Opinión

La Diada amarilla

La explosión amarilla de la Diada en las calles de Barcelona este martes, 11 de septiembre, certifica el fracaso de la blanda política de apaciguamiento del presidente Sánchez en Cataluña. Su amable recibimiento al dirigente catalán Joaquim Torra en la Moncloa, que se presentó con el lacito amarillo en la solapa, paseándolo por los jardines hasta la fuente de Machado y cubriéndolo de agasajos, no ha servido de nada. Sólo para cubrir a España de ignominia. Tampoco las pregonadas mesas de diálogo ni la temeraria oferta de un referendum para forzar las costuras constitucionales del Estatuto. Los separatistas catalanes siguen en sus trece, apostando por la quimérica república independiente. Está previsto que la agitación, impulsada descaradamente desde las instituciones públicas, con la exclusión de los apestados patriotas españoles, que no lucen el lazo amarillo, se haga crónica y se arrisque en los próximos meses.
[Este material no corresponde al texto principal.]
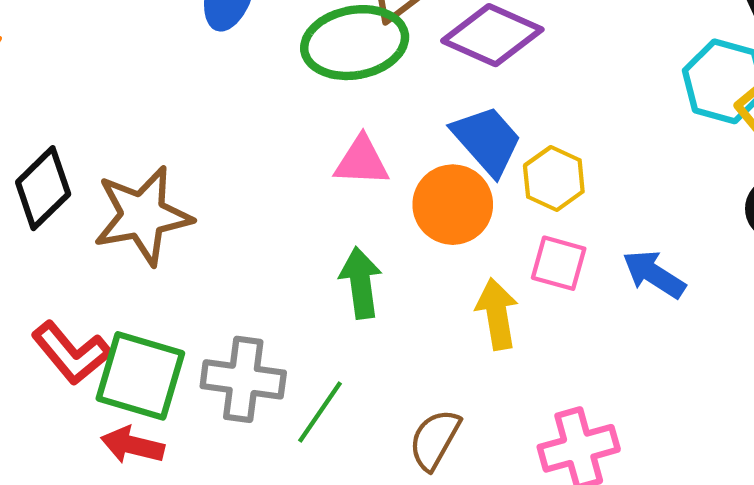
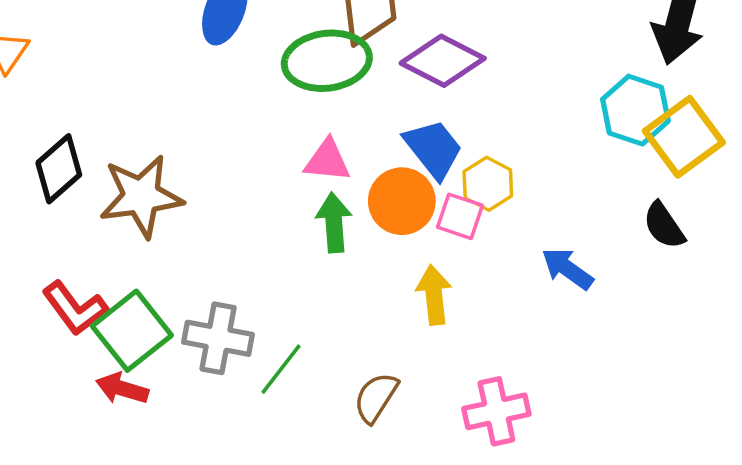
pink square: (559, 263) -> (460, 216), moved
green arrow: (361, 283) -> (334, 222), moved
green square: (140, 376) -> (132, 331), turned 32

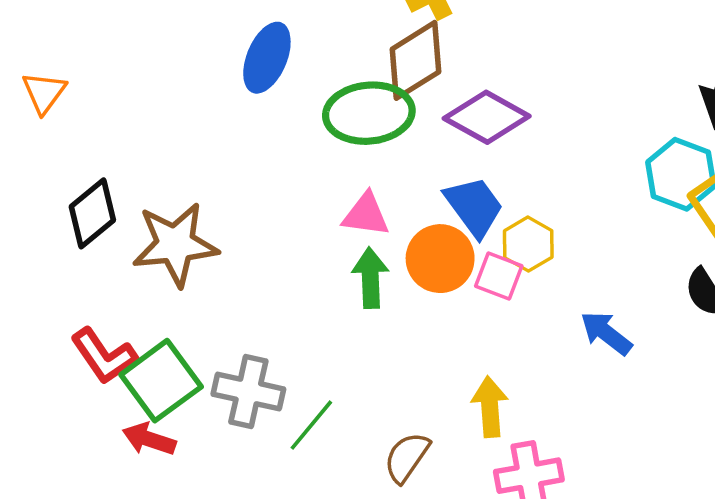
yellow arrow: (434, 295) -> (490, 407), moved

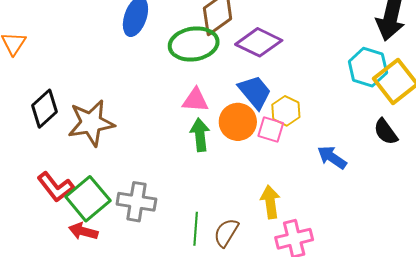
green line: (311, 425) -> (196, 229), moved, turned -32

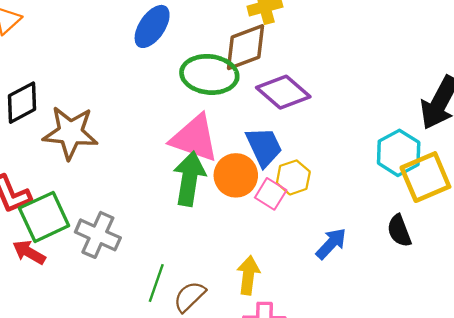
pink triangle: (195, 100) -> (195, 138), size x1.6
green arrow: (200, 135) -> (189, 179), size x1.4
blue arrow: (332, 157) -> (331, 244), turned 84

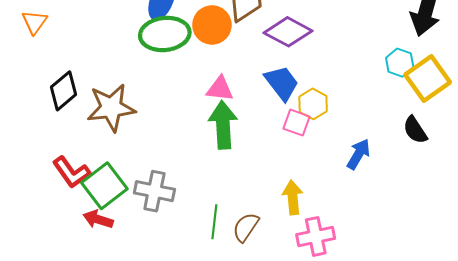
green ellipse: (209, 74) -> (165, 34), moved
pink triangle: (195, 138) -> (220, 89), size x0.6
cyan hexagon: (399, 153) -> (400, 63), size x0.7
orange circle: (236, 175) -> (212, 25), moved

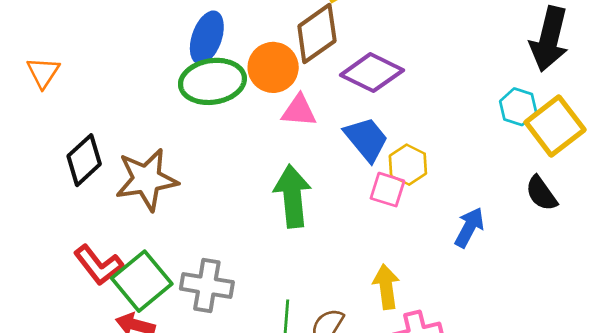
pink triangle: (220, 89) -> (299, 111), moved

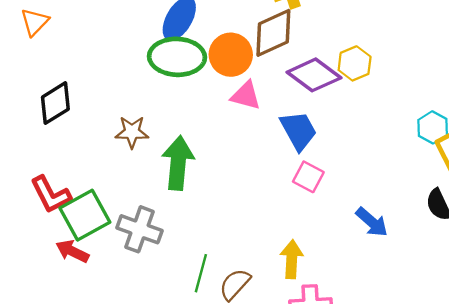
yellow hexagon: (408, 165) -> (355, 63), moved
brown star: (147, 180) -> (132, 132), moved, size x0.6
green arrow: (292, 196) -> (178, 163), moved
blue arrow: (469, 227) -> (372, 222), turned 92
Dos dirigentes débiles, uno en Madrid y el otro en Barcelona, los dos provisionales, ninguno de los dos salidos de las urnas, son los responsables directos de lo que pueda pasar y los encargados de hacer frente a la grave situación. Esta debilidad de los gobernantes hace que aumente el peligro. Llegados a este punto, sólo un Gobierno fuerte en España y un gran pacto de Estado, capaz de suspender la autonomía en Cataluña si es preciso, puede resolver la crisis catalana. Es inquietante que el presidente del Gobierno, para mantenerse en el poder, que es, por lo visto, su máxima aspiración en la vida, necesite el apoyo de los que encabezan hoy la pancarta amarilla de la rebelión contra el Estado. No es de extrañar que el Rey esté preocupado, lo mismo que las viejas figuras del PSOE, y que los dirigentes de los partidos que defienden la Constitución pidan cuentas mañana en las Cortes a Pedro Sánchez. Éste parece que ha hecho suya la frase que Pedro Sáinz Rodríguez atribuye a Franco: «Si se toma el mando, hay que recibirlo como si fuera para toda la vida». Por lo pronto dice que piensa aposentarse en La Moncloa hasta el año 30. Pero de un político tan ambicioso y tan errático como él, que rectifica y cambia de principios, de socios y de planes según convenga, cualquier cosa se puede esperar. Incluso que cambie un día de estos los guantes de seda por los de hierro para enfrentarse a la crisis catalana si eso le garantiza ganar unas elecciones y mantenerse en el poder. De momento sigue con los «desboques del nacionalismo, estupendo sembrador de estragos» (Pedro Salinas).